* Your task:
Filter these entries down to lines holding "Xbox".

(Listed records Opens)

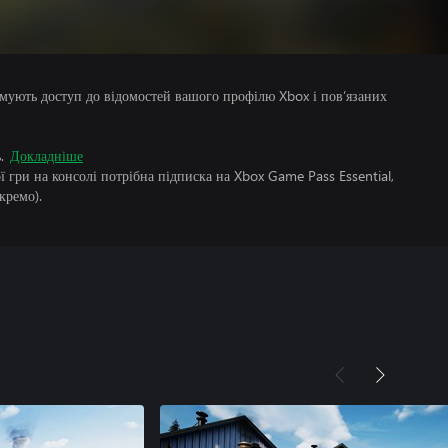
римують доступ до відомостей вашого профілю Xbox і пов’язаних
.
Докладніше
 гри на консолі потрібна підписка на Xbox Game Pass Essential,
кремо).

(Listed records Closes)
(Listed records Opens)

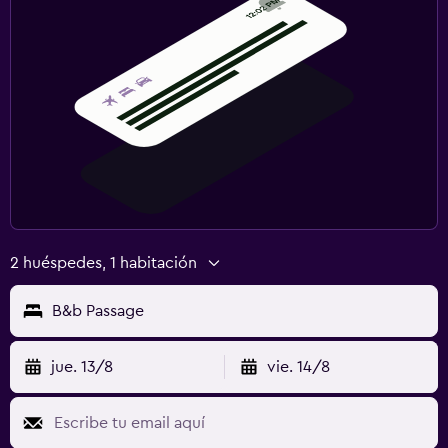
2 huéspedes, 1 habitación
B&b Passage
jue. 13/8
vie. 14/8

(Listed records Closes)

* Answer to the exercise:
римують доступ до відомостей вашого профілю Xbox і пов’язаних
 гри на консолі потрібна підписка на Xbox Game Pass Essential,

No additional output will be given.